All of the data is to be written out again exactly, without the pictures.

__DATASET CONTENT__
=== Begin Enclosure ===

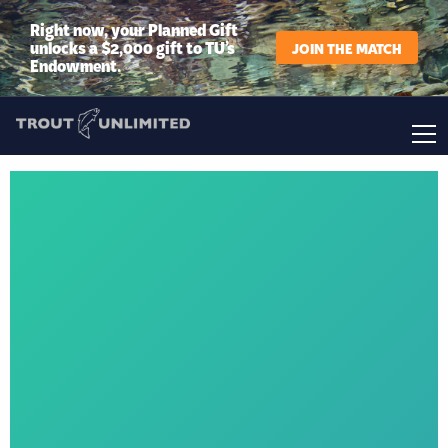
Right now, your Planned Gift
unlocks a $2,000 gift to TU’s
JOIN THE MATCH
Endowment.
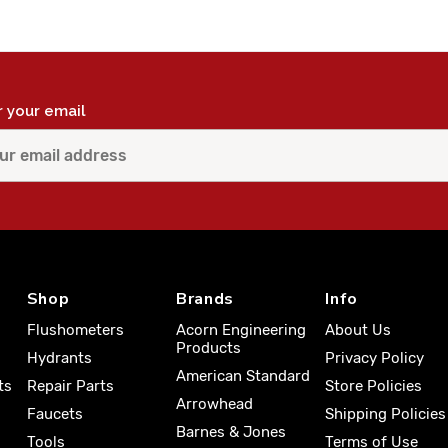
r your email
Shop
Brands
Info
Flushometers
Acorn Engineering
About Us
Products
Hydrants
Privacy Policy
American Standard
ts
Repair Parts
Store Policies
Arrowhead
Faucets
Shipping Policies
Barnes & Jones
Tools
Terms of Use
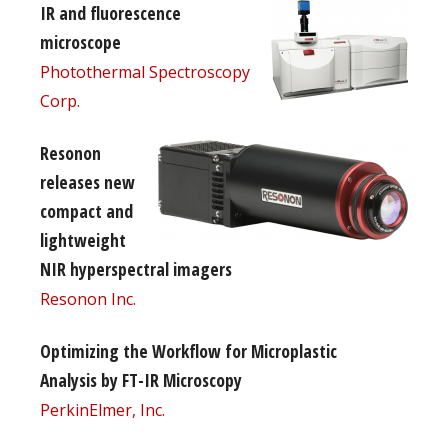
IR and fluorescence
microscope
Photothermal Spectroscopy
Corp.
Resonon
releases new
compact and
lightweight
NIR hyperspectral imagers
Resonon Inc.
Optimizing the Workflow for Microplastic
Analysis by FT-IR Microscopy
PerkinElmer, Inc.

=== End Enclosure ===

__FINISHED TASK__
Right now, your Planned Gift
unlocks a $2,000 gift to TU’s
JOIN THE MATCH
Endowment.
r your email
Shop
Brands
Info
Flushometers
Acorn Engineering
About Us
Products
Hydrants
Privacy Policy
American Standard
ts
Repair Parts
Store Policies
Arrowhead
Faucets
Shipping Policies
Barnes & Jones
Tools
Terms of Use
IR and fluorescence
microscope
Photothermal Spectroscopy
Corp.
Resonon
releases new
compact and
lightweight
NIR hyperspectral imagers
Resonon Inc.
Optimizing the Workflow for Microplastic
Analysis by FT-IR Microscopy
PerkinElmer, Inc.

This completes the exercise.